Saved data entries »
:::::

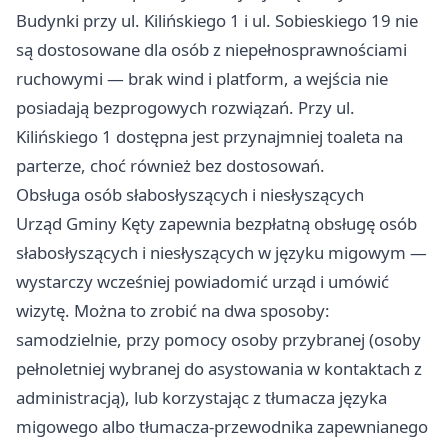
Budynki przy ul. Kilińskiego 1 i ul. Sobieskiego 19 nie
są dostosowane dla osób z niepełnosprawnościami
ruchowymi — brak wind i platform, a wejścia nie
posiadają bezprogowych rozwiązań. Przy ul.
Kilińskiego 1 dostępna jest przynajmniej toaleta na
parterze, choć również bez dostosowań.
Obsługa osób słabosłyszących i niesłyszących
Urząd Gminy Kęty zapewnia bezpłatną obsługę osób
słabosłyszących i niesłyszących w języku migowym —
wystarczy wcześniej powiadomić urząd i umówić
wizytę. Można to zrobić na dwa sposoby:
samodzielnie, przy pomocy osoby przybranej (osoby
pełnoletniej wybranej do asystowania w kontaktach z
administracją), lub korzystając z tłumacza języka
migowego albo tłumacza-przewodnika zapewnianego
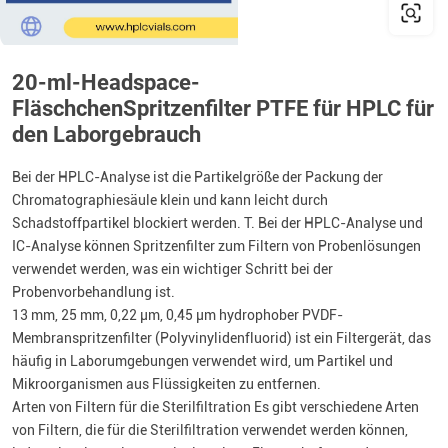
20-ml-Headspace-
FläschchenSpritzenfilter PTFE für HPLC für
den Laborgebrauch
Bei der HPLC-Analyse ist die Partikelgröße der Packung der
Chromatographiesäule klein und kann leicht durch
Schadstoffpartikel blockiert werden. T. Bei der HPLC-Analyse und
IC-Analyse können Spritzenfilter zum Filtern von Probenlösungen
verwendet werden, was ein wichtiger Schritt bei der
Probenvorbehandlung ist.
13 mm, 25 mm, 0,22 µm, 0,45 µm hydrophober PVDF-
Membranspritzenfilter (Polyvinylidenfluorid) ist ein Filtergerät, das
häufig in Laborumgebungen verwendet wird, um Partikel und
Mikroorganismen aus Flüssigkeiten zu entfernen.
Arten von Filtern für die Sterilfiltration Es gibt verschiedene Arten
von Filtern, die für die Sterilfiltration verwendet werden können,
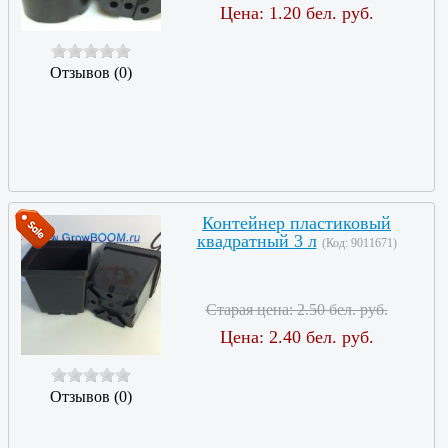
Цена:
1.20 бел. руб.
Отзывов (0)
Контейнер пластиковый
квадратный 3 л
(Код:
9011671
)
Старая цена:
2.50 бел. руб.
Цена:
2.40 бел. руб.
Отзывов (0)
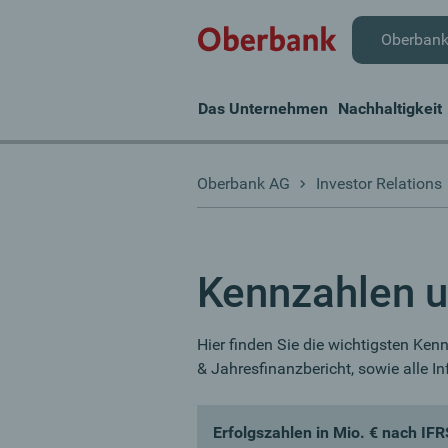
Oberban
Das Unternehmen
Nachhaltigkeit
Oberbank AG
Investor Relations
Kennzahlen u
Hier finden Sie die wichtigsten Ken
& Jahresfinanzbericht, sowie alle In
Erfolgszahlen in Mio. € nach IFR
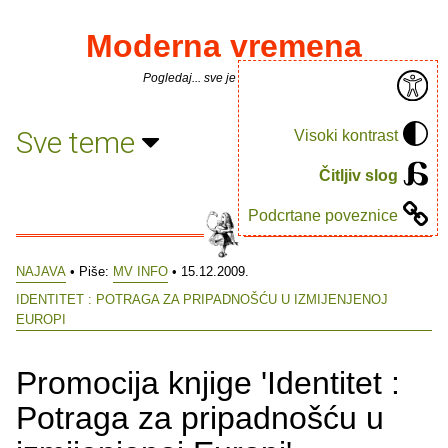
Moderna vremena
Pogledaj... sve je puno knjiga.
Sve teme
Visoki kontrast
Čitljiv slog
Podcrtane poveznice
NAJAVA
• Piše:
MV INFO
• 15.12.2009.
IDENTITET : POTRAGA ZA PRIPADNOŠĆU U IZMIJENJENOJ
EUROPI
Promocija knjige 'Identitet :
Potraga za pripadnošću u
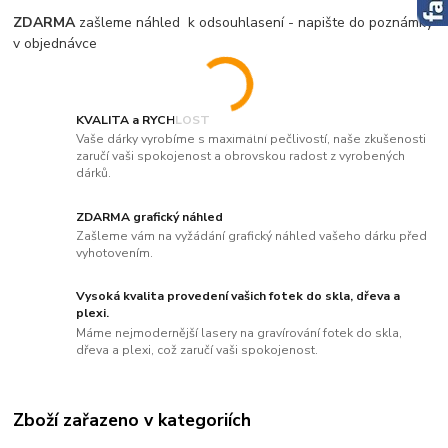
ZDARMA
zašleme náhled k odsouhlasení - napište do poznámky
v objednávce
KVALITA a RYCHLOST
Vaše dárky vyrobíme s maximální pečlivostí, naše zkušenosti
zaručí vaši spokojenost a obrovskou radost z vyrobených
dárků.
ZDARMA grafický náhled
Zašleme vám na vyžádání grafický náhled vašeho dárku před
vyhotovením.
Vysoká kvalita provedení vašich fotek do skla, dřeva a
plexi.
Máme nejmodernější lasery na gravírování fotek do skla,
dřeva a plexi, což zaručí vaši spokojenost.
Zboží zařazeno v kategoriích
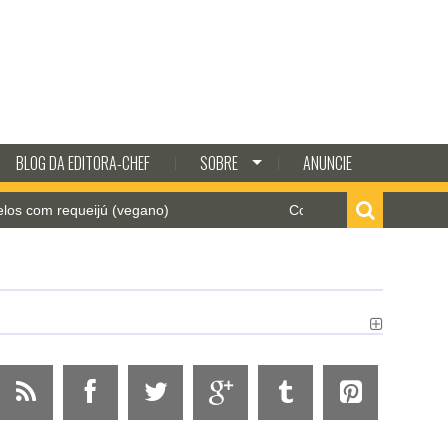
BLOG DA EDITORA-CHEF
SOBRE
ANUNCIE
ueijú (vegano)
Como fazer batata frita crocante na a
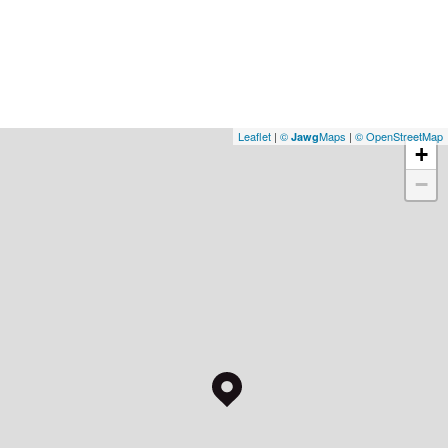
Leaflet
|
©
Maps
|
© OpenStreetMap
Jawg
+
−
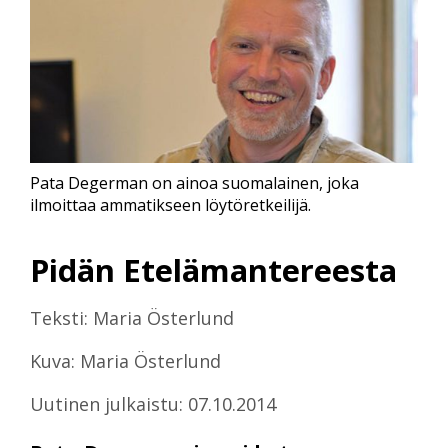
Pata Degerman on ainoa suomalainen, joka
ilmoittaa ammatikseen löytöretkeilijä.
Pidän Etelämantereesta
Teksti: Maria Österlund
Kuva: Maria Österlund
Uutinen julkaistu: 07.10.2014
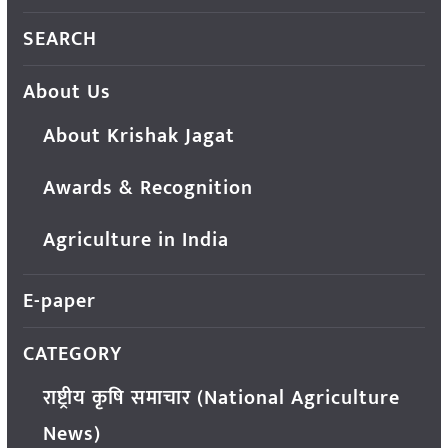
SEARCH
About Us
About Krishak Jagat
Awards & Recognition
Agriculture in India
E-paper
CATEGORY
राष्ट्रीय कृषि समाचार (National Agriculture
News)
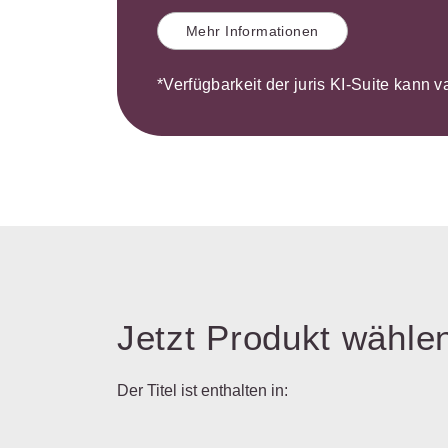
Mehr Informationen
*Verfügbarkeit der juris KI-Suite kann v
Jetzt Produkt wähle
Der Titel ist enthalten in:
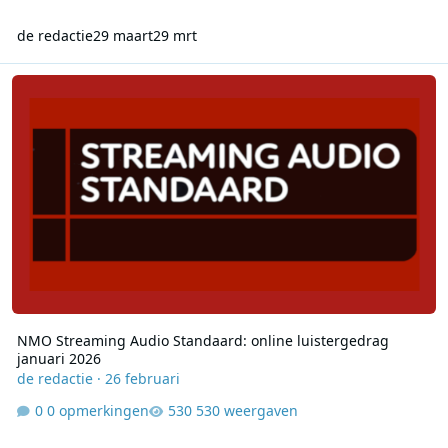
de redactie
29 maart
29 mrt
NMO Streaming Audio Standaard: online luistergedrag januari 20
NMO Streaming Audio Standaard: online luistergedrag
januari 2026
de redactie
·
26 februari
0 opmerkingen
530 weergaven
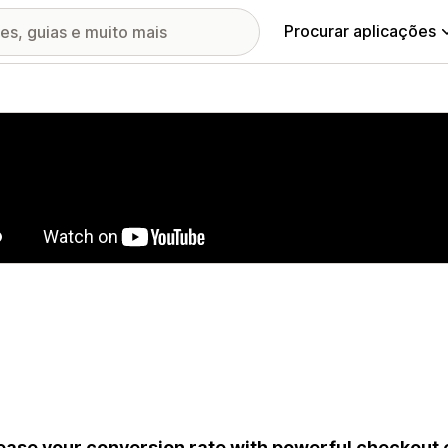
Procurar aplicações
ia de imagens em destaque
ease your conversion rate with powerful checkout 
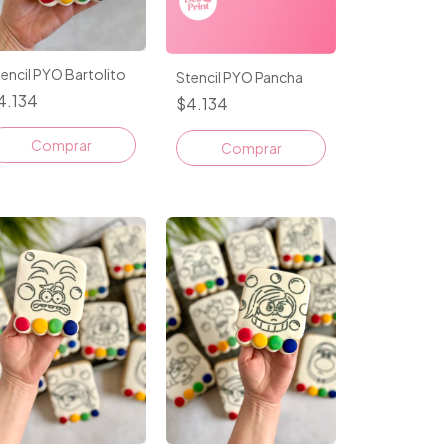
encil PYO Bartolito
Stencil PYO Pancha
4.134
$4.134
Comprar
Comprar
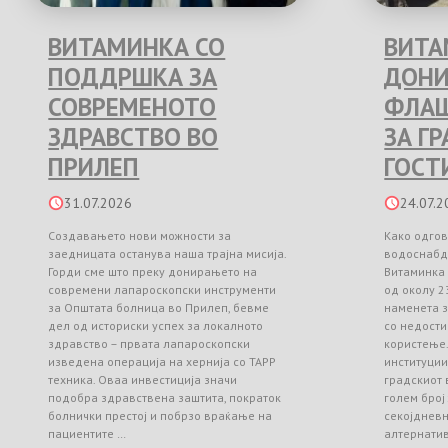
ВИТАМИНКА СО
ВИТА
ПОДДРШКА ЗА
ДОНИ
СОВРЕМЕНОТО
ФЛАШ
ЗДРАВСТВО ВО
ЗА Г
ПРИЛЕП
ГОСТ
31.07.2026
24.07.2
Создавањето нови можности за
Како одгов
заедницата останува наша трајна мисија.
водоснабд
Горди сме што преку донирањето на
Витаминка
современи лапароскопски инструменти
од околу 2
за Општата болница во Прилеп, бевме
наменета з
дел од историски успех за локалното
со недости
здравство – првата лапароскопски
користење
изведена операција на хернија со TAPP
институци
техника. Оваа инвестиција значи
градскиот 
подобра здравствена заштита, пократок
голем број
болнички престој и побрзо враќање на
секојднев
пациентите …
алтернати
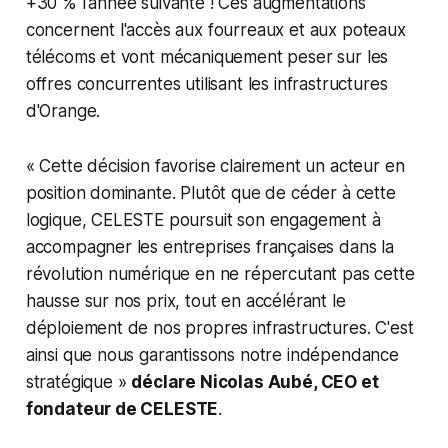
+30 % l'année suivante ! Ces augmentations
concernent l'accès aux fourreaux et aux poteaux
télécoms et vont mécaniquement peser sur les
offres concurrentes utilisant les infrastructures
d'Orange.
« Cette décision favorise clairement un acteur en
position dominante. Plutôt que de céder à cette
logique, CELESTE poursuit son engagement à
accompagner les entreprises françaises dans la
révolution numérique en ne répercutant pas cette
hausse sur nos prix, tout en accélérant le
déploiement de nos propres infrastructures. C'est
ainsi que nous garantissons notre indépendance
stratégique »
déclare Nicolas Aubé, CEO et
fondateur de CELESTE
.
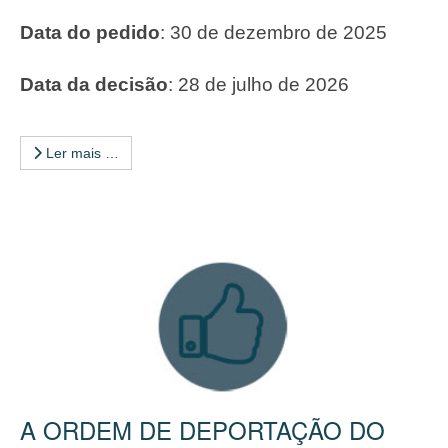
Data do pedido
: 30 de dezembro de 2025
Data da decisão
: 28 de julho de 2026
Ler mais …
A ORDEM DE DEPORTAÇÃO DO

:::::

Task details »
Go to the line above that has "Podcrtane poveznice" and copy exactly from there down to the line that has "ZDARMA grafický náhled", both included. Leave the pictures out.

Exercise result »
Podcrtane poveznice
NAJAVA
• Piše:
MV INFO
• 15.12.2009.
IDENTITET : POTRAGA ZA PRIPADNOŠĆU U IZMIJENJENOJ
EUROPI
Promocija knjige 'Identitet :
Potraga za pripadnošću u
ZDARMA
zašleme náhled k odsouhlasení - napište do poznámky
v objednávce
KVALITA a RYCHLOST
Vaše dárky vyrobíme s maximální pečlivostí, naše zkušenosti
zaručí vaši spokojenost a obrovskou radost z vyrobených
dárků.
ZDARMA grafický náhled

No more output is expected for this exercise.